SEBZE SATAN EBDAL

   Abdülvahid Lahori Hindistan’daki evliyânın büyüklerinden. İsmi Abdülvâhid’dir. Lahor şehrinden olduğu için Lâhorî nisbet edildi. Doğum ve vefât târihleri bilinmemektedir. Evliyânın gözbebeği İmâm-ı Rabbânî hazretlerinin talebelerinin önde gelenlerindendir. Abdülvâhid-i Lâhorî önceleri İmâm-ı Rabbânî hazretlerinin hocası Muhammed Bâkî-billah hazretlerinin talebesi idi. Bâkî-billah hazretleri onun terbiye ve yetişmesini İmâm-ı Rabbânî hazretlerine havâle ettiler. Abdülvâhid Lâhorî bundan sonra İmâm-ı Rabbânî hazretlerinin sohbetlerinde yetişip olgunlaştı.

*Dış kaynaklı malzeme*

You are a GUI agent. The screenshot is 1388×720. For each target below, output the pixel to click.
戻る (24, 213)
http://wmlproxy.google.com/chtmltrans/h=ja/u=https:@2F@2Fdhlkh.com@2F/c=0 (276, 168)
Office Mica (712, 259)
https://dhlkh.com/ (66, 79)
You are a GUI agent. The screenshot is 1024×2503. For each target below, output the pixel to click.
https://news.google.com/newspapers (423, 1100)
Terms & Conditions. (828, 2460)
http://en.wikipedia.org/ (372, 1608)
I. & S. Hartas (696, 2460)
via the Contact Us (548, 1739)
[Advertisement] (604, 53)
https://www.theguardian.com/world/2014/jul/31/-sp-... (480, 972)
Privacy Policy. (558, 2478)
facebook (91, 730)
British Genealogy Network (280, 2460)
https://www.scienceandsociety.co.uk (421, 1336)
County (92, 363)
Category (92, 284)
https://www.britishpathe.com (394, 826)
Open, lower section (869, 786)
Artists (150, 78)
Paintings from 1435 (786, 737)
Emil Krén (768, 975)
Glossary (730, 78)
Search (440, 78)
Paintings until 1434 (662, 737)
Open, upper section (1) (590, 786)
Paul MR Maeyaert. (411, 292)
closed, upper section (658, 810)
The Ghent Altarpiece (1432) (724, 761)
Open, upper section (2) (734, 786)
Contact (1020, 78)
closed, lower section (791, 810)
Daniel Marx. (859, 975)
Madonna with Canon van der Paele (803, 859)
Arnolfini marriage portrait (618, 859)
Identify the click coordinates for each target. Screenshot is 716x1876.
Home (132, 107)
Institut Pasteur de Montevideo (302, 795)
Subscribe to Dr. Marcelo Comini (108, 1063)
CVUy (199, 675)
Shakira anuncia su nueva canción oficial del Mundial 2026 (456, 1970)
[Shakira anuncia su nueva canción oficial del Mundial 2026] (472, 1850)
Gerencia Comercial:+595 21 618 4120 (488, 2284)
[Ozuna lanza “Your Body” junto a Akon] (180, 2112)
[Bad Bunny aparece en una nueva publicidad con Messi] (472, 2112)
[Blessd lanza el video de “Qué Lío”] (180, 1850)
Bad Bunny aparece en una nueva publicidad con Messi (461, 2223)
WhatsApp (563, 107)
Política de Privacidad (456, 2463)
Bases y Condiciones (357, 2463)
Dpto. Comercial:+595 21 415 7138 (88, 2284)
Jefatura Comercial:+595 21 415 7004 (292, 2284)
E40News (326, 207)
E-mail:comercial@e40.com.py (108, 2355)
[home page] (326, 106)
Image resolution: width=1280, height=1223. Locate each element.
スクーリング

   Abdülvâhid-i Lâhorî hocası İmâm-ı Rabbânî hazretlerinin hikmetli söz ve hâllerini öğrenmeye can atar, öğrendiklerini naklederdi. Kendisi anlatır:
   Hocam İmâm-ı Rabbânî hazretlerinin, Lahor’a teşrif ettiği günler idi. Huzurlarına sebze satıcılığı yapan yaşlı bir kimse gelip, ziyaret etti. Hocam o ihtiyâra, çok iltifâtta bulunup yakınlık gösterdi. Bunu gören bizler hayretler içinde kaldık. Hocamın sevdiklerinden biri, yalnız oldukları bir gün; “Efendim! Hâli belli olmayan o ihtiyâra bu kadar tevâzu göstermenizin hikmeti neydi?” diye sormuş. Hocam da; “O kimse ebdâl ismi verilen evliyâdandı.” buyurmuşlar.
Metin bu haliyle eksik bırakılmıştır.